Next do "why LLMs work" | alt Hacker News

singpolyma3 • today at 2:56 AM • 6 replies • view on HN

Next do "why LLMs work"

Replies

This is essentially an open research question. ML theory is unfortunately very weak relative to where the empirics are. I think there's a relatively optimistic paper that was posted a while back here but I would also take it with a grain of salt.

https://arxiv.org/abs/2604.21691

There's of course empirical results and relatively weak theoretical results like the UAT but I also don't think that answers your question fully, especially since it seems impossible to definitively answer questions that the industry seems to betting on like whether or not there is a lower bound to their error rate or whether hallucination as a problem can be solved.

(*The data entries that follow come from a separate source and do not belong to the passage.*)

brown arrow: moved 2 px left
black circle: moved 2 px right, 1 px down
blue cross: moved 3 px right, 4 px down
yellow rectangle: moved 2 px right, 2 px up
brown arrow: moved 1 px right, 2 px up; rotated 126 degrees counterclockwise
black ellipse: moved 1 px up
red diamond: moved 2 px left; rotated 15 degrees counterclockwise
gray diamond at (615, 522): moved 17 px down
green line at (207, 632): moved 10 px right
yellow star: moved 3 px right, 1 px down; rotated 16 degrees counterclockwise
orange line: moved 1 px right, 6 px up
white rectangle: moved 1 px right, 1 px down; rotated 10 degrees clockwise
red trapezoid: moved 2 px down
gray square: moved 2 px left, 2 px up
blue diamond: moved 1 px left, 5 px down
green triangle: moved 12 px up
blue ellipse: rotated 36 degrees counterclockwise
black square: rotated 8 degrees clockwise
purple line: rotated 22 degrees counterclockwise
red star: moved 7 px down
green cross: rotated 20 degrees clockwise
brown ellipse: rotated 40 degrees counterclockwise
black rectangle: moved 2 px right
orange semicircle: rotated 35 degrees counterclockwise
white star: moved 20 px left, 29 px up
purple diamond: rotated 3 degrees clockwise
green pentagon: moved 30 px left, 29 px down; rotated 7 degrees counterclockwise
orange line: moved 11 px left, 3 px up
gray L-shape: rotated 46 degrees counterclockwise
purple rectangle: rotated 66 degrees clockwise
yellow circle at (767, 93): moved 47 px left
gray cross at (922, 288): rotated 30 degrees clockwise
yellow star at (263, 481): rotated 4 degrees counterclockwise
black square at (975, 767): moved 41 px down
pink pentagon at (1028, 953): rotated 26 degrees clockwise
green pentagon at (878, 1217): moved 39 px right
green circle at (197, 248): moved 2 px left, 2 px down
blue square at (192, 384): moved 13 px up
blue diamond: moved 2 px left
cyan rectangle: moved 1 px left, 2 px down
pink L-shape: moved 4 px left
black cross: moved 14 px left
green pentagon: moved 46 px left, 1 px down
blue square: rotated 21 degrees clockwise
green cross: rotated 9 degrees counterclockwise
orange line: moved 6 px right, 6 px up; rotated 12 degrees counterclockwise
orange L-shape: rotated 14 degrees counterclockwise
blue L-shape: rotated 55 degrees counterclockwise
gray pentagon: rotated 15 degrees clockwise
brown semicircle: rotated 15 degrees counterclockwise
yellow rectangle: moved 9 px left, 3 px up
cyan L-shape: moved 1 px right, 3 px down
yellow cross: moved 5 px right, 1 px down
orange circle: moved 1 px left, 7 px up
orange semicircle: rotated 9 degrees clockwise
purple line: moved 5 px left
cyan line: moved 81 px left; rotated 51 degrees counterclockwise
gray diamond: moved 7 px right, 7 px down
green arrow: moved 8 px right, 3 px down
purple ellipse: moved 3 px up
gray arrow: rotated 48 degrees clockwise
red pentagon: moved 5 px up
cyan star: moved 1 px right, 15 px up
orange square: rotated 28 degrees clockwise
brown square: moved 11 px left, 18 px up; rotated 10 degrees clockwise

We have much stronger ideas of what linear regression is doing relative to what LLMs are doing.

sheeshkebab • today at 3:21 AM

considering they work with any architecture/configuration given enough compute, just more or less efficiently - then maybe it's fundamental, in the same sense as why electricity works...

krackers • today at 4:58 AM

See Tegmark's "why does deep cheap learning work so well" (well not so cheap anymore...)

https://www.youtube.com/watch?v=5MdSE-N0bxs is remarkably prescient given that it was written before LLMs

soupspaces • today at 3:33 AM

Universal approximation theorem, embeddings, self-attention, gradient descent. And empirically, scaling laws.

qsera • today at 10:56 AM

Because there are patterns everywhere!

skydhash • today at 3:59 AM

Why does linear regression works? Why does computer works? Because it's about math and the encoding information. If we can encode words as numbers, then why can't we encode their order as a relation? It's just that neural networks are very apt at finding that relation even if it's noisy.